I stayed where I was, dizzy from all the sudden implications. Of course my disappearance would have been reported to the police; I’d been young enough when I’d left to still be considered truant. I’d told Mom and Mr. Dimas the truth, and Mom would have told Dad and maybe Jenny, but there’s no way they would have been able to tell anyone else.

“No one’s being blamed for it, are they?” I blurted out as Mr. Dimas came back into the room. He was carrying two trash bags and a roll of duct tape.

“No,” he said immediately, and I relaxed a hair as he started to tape the trash bags over his couch. “Your parents reported you as a runaway two days after you left, but the police still looked into everyone you had contact with. Someone saw you come in to talk to me after school the night you disappeared, so they’ve investigated me more thoroughly.”

“I’m sorry,” I said, unable to think of anything else to say.

“No need to apologize. Your mother has firmly and publicly stated she does not believe I had any involvement in your disappearance, which has helped. It isn’t as though they suspect me of murder or anything, though they will if you get your blood on my furniture.” He finished the last of the taping and stepped back, nodding to himself. “Sit,” he told me, and I did. The plastic crinkled beneath me, but all the cloth was covered. I leaned back, with no small amount of relief. My ribs were killing me.

He sat down across from me in a comfortable-looking armchair, and leaned forward to assist me in removing my sweatshirt, like he’d told me to do before. “I don’t know where to start,” he said. I wasn’t sure if he was talking about my injuries, or my story.

“Neither do I,” I admitted.

“Why did you come to me, instead of your family?”

“I can’t stay,” I said immediately. The answer was that simple, really. I couldn’t stay, and my family would want me to. I’d want me to. It wouldn’t be fair to raise their expectations, give them false hope that I was back for good, or that I could at least visit for a while. I wasn’t, and I couldn’t, for their own safety.

He was nodding, accepting my answer and the unspoken reasons behind it. “Okay. That scrape doesn’t look too bad; you’re not going to bleed out if I run to the drugstore.

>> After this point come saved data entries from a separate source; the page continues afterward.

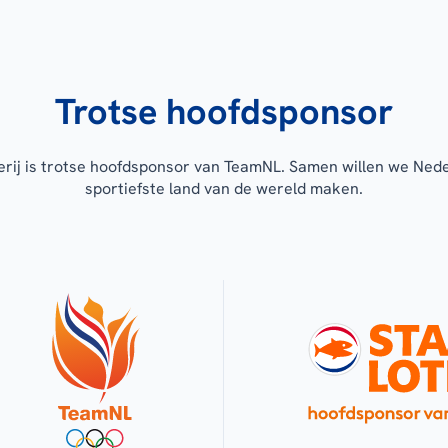
Trotse hoofdsponsor
erij is trotse hoofdsponsor van TeamNL. Samen willen we Ned
sportiefste land van de wereld maken.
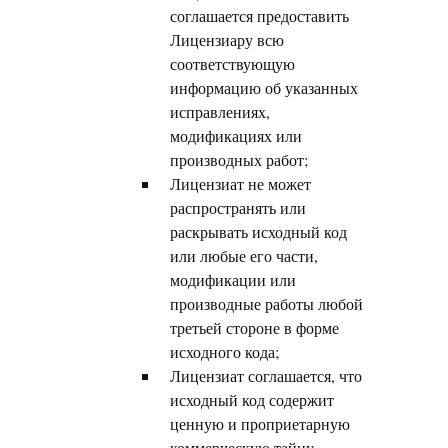
соглашается предоставить
Лицензиару всю
соответствующую
информацию об указанных
исправлениях,
модификациях или
производных работ;
Лицензиат не может
распространять или
раскрывать исходный код
или любые его части,
модификации или
производные работы любой
третьей стороне в форме
исходного кода;
Лицензиат соглашается, что
исходный код содержит
ценную и проприетарную
коммерческую тайну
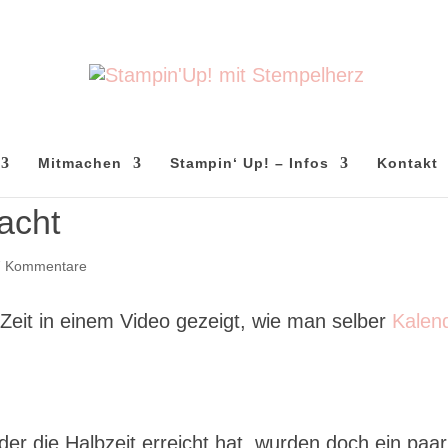
Mitmachen
Stampin‘ Up! – Infos
Kontakt
acht
7 Kommentare
 Zeit in einem Video gezeigt, wie man selber
Kalen
er die Halbzeit erreicht hat, wurden doch ein paar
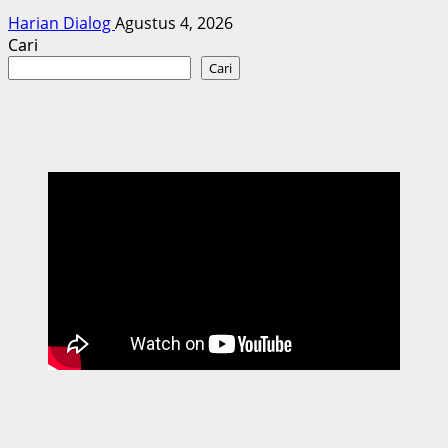
Harian Dialog
Agustus 4, 2026
Cari
Cari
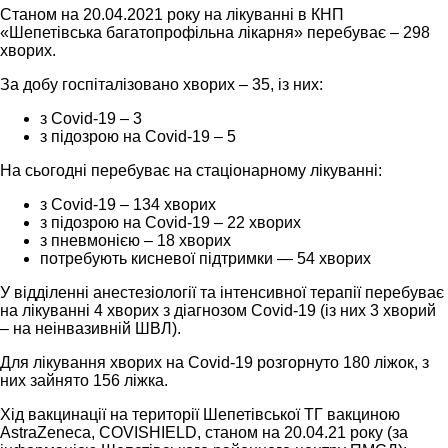
Станом на 20.04.2021 року на лікуванні в КНП
«Шепетівська багатопрофільна лікарня» перебуває – 298
хворих.
За добу госпіталізовано хворих – 35, із них:
з Covid-19 – 3
з підозрою на Covid-19 – 5
На сьогодні перебуває на стаціонарному лікуванні:
з Covid-19 – 134 хворих
з підозрою на Covid-19 – 22 хворих
з пневмонією – 18 хворих
потребують кисневої підтримки — 54 хворих
У відділенні анестезіології та інтенсивної терапії перебуває
на лікуванні 4 хворих з діагнозом Covid-19 (із них 3 хворий
– на неінвазивній ШВЛ).
Для лікування хворих на Covid-19 розгорнуто 180 ліжок, з
них зайнято 156 ліжка.
Хід вакцинації на території Шепетівської ТГ вакциною
AstraZeneca, COVISHIELD, станом на 20.04.21 року (за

What do you need?”

“Ah.” I hesitated, trying to think. “My right wrist is definitely broken, and some of my ribs might be. I also might have a concussion; I fell pretty hard a few … on the way over here,” I stumbled, not wanting to give him the impression I’d been in trouble right before coming to his door. “My shoulder was fractured”—I paused, trying to figure out how long ago it had been—“in a rockslide,” I said, stalling. “It was tended to and mostly healed, but it’s still aching.”

“How long ago was it seen to?”

It was so hard to tell. The last few days were a blur of places and people and injuries, and I hadn’t slept or eaten with any kind of regularity. “Ah … a week ago? Two? I’m not sure,” I admitted.

“I’ll get you some aspirin. A brace for your wrist is the best I can do, since I’m assuming you don’t want me to take you to the hospital.” I shook my head, and he continued. “I’ll get medical tape for your ribs, but if one of them is broken, the best you can do is not move for a while.” He eyed me. “I take it that’s not an option?”

I shook my head again.

“I’m leaving as soon as I can stand again,” I said.

“To where?”

“Another dimension,” I said. “Somewhere I might be able to find help.” I’d already told him some of it, after all.

“I see,” he said, and stood up. He sounded regretful, and offered his hand. I took it with my left one, not really sure why. “Joseph Harker,” he said, “I’ve never been sure if you’re crazy or if I am, but I’m glad to know you either way.”

“Thank you, sir,” I said, and he paused at the honorific. It was habit for me; I’d gotten used to calling the Old Man that. To his face, anyway. “Mr. Dimas,” I amended.

“Call me Jack,” he said. “I’m not your teacher anymore.”